I can relate to that. When I was a kid, I was a wreck. I had OCD that kept me awake. I was afraid of everything. My father would dismiss me. I've learned he was a wreck himself and couldn't cope with himself, let alone his child. I believe my parents loved me and would have helped me but they didn't know what to do. So I suffered quietly until I was old enough to understand anxiety and depression for myself.
I would talk to your doctor about an antidepressant. It's your life and your choice. It's your choice if you want to tell your parents. Every individual has the right to be healthy! I believe that you need to read about anxiety, depression, etc and become an expert at bettering your life in body, mind and spirit..You can find happiness. I did!

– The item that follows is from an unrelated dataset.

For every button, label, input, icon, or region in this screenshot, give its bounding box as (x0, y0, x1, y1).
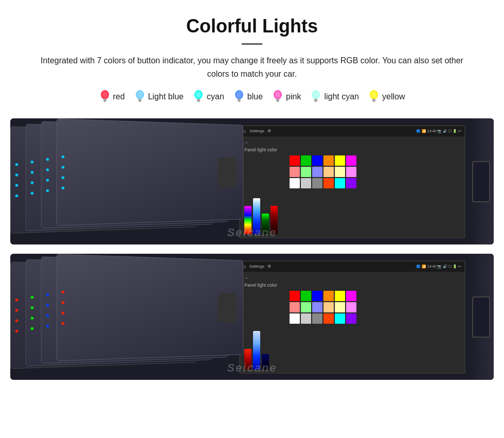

Growing up is a really hard time especially around the teenage years, I went through a tough time at that age and that's when I started with anxiety. I really don't think you have schizophrenia or psychosis but I would suggest you talk to your doctor, to me it sounds more like anxiety but as I say go see your doctor and they will know. You're not alone hun. I use to have the same fears. We all get thoughts sometimes but if it is causing you to suffer then you need to speak to someone, don't suffer alone. I hope this helps, try not to fear, easy said than done I know. All the best hun x
Schizophrenia is an illness whose symptoms include inordinate thought patterns, a sense of grandiosity, a firm unshakeable belief that whatever you can see and hear is real although other people cannot see or hear as you do. Voices are common and tend in general to be of an offensive nature demanding that you harm yourself in one way or another. These are psychotic descriptives and I cannot understand why it is that you feel psychoses are distinct from schizophrenia itself. You are of the right age, 17, for the illness to begin but a GP would not be able to confirm such a diagnosis themselves simply because it is a complex mental health concern and they would, in all probability, refer you to a psychiatrist for further investigation. I am speaking now as if you are a UK resident since that is all I have ever had experience of and in one sense I can understand your parents not wishing to take you to see a doctor because of the cost of it together with the fact that in a non-nhs system you would be referred to another doctor and then another and then another.,.....over investigated as my GP once described it to me. I have had many psychotic episodes in my life yet because I do not hear voices per se, I was without the correct diagnosis and medication for years. I have never, in any of my psychotic episodes, heard voices but the people I see in my psychotic state 'speak' to me through a kind of mutual intuition and for years I have been told that such symptoms occur only in matters where drugs are involved. I have never taken any illicit drugs in my whole life and I did suffer terribly until I saw a psychiatrist who had the gumption actually to speak to me rather than reach for the prescription pad and to see how I got on for the next two or three months. Yet this was in a clinical setting where the psychiatrist had the time to speak to me and saw me twice weekly for nine months during which time he had decided on the most appropriate medication to give me and which to this day I still take without relapse. Having said all of these things it would be better should you persuade your parents to make an appointment to see your primary doctor to get things sorted as soon as possible. I wish you well.